● Source data:
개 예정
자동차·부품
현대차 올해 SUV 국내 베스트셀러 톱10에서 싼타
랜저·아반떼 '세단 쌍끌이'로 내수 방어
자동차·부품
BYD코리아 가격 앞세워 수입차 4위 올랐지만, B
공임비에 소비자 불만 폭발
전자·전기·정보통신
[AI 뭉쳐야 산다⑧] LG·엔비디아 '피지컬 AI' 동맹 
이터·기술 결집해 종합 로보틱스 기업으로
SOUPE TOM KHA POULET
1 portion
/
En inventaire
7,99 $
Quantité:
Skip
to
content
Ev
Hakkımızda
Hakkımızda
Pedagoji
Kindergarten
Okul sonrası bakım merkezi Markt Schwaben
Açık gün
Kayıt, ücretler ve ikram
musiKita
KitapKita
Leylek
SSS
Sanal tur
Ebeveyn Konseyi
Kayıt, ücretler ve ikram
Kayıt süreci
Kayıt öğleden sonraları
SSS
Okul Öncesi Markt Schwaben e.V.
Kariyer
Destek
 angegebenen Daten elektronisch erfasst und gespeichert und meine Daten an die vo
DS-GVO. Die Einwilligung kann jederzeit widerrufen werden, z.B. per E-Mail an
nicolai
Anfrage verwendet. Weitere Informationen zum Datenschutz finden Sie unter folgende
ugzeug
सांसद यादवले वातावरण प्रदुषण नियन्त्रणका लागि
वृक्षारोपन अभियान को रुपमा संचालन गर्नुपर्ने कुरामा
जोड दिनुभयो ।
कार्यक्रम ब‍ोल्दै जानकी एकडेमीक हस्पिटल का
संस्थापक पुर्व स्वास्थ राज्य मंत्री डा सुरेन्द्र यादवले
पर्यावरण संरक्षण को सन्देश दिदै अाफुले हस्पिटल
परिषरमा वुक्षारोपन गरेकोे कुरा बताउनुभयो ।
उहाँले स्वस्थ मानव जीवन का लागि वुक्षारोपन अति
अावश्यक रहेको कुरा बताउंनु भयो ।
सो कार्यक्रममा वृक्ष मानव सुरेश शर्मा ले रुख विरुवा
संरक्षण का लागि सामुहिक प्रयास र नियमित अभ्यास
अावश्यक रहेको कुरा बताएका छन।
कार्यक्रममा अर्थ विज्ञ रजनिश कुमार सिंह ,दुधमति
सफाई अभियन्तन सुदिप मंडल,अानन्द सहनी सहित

● Work instructions: The lines you return should be those above that contain the word "Markt", every one of them.

● Task answer:
Okul sonrası bakım merkezi Markt Schwaben
Okul Öncesi Markt Schwaben e.V.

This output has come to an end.